-- Task material follows --

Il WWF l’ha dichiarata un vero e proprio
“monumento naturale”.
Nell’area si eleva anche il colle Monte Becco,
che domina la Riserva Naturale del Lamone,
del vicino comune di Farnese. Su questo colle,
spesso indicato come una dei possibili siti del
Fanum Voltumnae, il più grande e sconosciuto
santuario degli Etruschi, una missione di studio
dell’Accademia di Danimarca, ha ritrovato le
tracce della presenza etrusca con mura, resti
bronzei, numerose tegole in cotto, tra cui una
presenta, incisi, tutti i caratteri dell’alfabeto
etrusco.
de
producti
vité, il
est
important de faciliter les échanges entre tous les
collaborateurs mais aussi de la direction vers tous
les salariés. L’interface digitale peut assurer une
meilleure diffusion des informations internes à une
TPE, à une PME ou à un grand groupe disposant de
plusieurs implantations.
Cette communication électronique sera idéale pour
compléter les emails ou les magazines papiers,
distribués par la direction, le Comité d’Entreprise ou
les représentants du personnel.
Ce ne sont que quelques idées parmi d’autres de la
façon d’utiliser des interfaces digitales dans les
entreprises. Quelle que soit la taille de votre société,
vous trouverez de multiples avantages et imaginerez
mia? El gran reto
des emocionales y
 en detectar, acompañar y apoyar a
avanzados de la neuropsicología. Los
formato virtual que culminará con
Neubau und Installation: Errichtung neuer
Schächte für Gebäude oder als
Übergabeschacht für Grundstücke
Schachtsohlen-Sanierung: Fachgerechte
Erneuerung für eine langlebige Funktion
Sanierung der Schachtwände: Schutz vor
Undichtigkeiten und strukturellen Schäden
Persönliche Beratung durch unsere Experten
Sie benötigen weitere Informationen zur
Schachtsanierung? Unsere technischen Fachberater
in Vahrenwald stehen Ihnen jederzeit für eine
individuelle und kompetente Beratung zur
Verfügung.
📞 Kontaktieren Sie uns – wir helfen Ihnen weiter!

-- Task material concluded --
-- Task material follows --

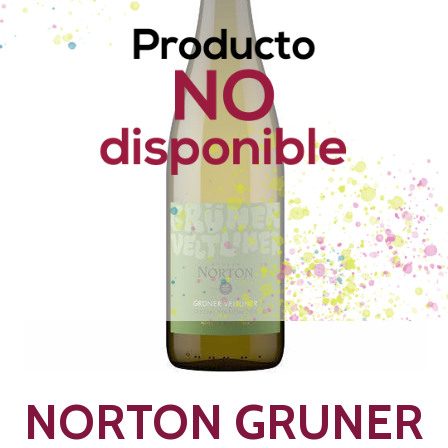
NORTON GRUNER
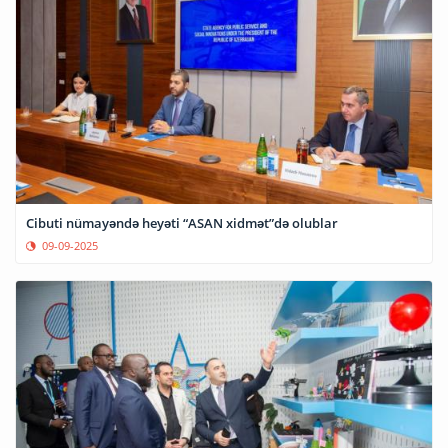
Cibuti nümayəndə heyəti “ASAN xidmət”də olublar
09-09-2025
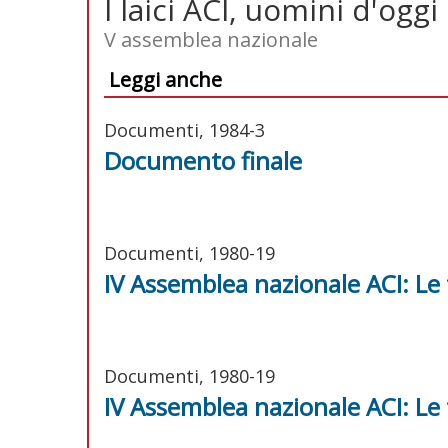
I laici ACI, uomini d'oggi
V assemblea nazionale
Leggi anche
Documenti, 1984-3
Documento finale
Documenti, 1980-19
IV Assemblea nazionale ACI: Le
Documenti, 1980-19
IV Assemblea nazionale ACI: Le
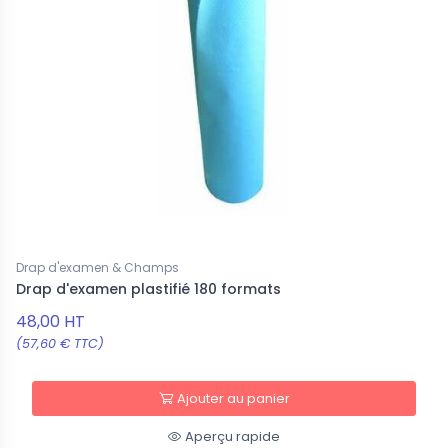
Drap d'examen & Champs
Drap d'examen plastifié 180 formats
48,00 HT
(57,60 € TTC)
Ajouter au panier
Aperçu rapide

-- Task material concluded --

▶ [Problem details]:
From the material above, set down exactly the lines starting at the one with "Erneuerung für eine langlebige Funktion" and ending at the one with "helfen Ihnen weiter!", end lines included.

▶ [Your response]:
Erneuerung für eine langlebige Funktion
Sanierung der Schachtwände: Schutz vor
Undichtigkeiten und strukturellen Schäden
Persönliche Beratung durch unsere Experten
Sie benötigen weitere Informationen zur
Schachtsanierung? Unsere technischen Fachberater
in Vahrenwald stehen Ihnen jederzeit für eine
individuelle und kompetente Beratung zur
Verfügung.
📞 Kontaktieren Sie uns – wir helfen Ihnen weiter!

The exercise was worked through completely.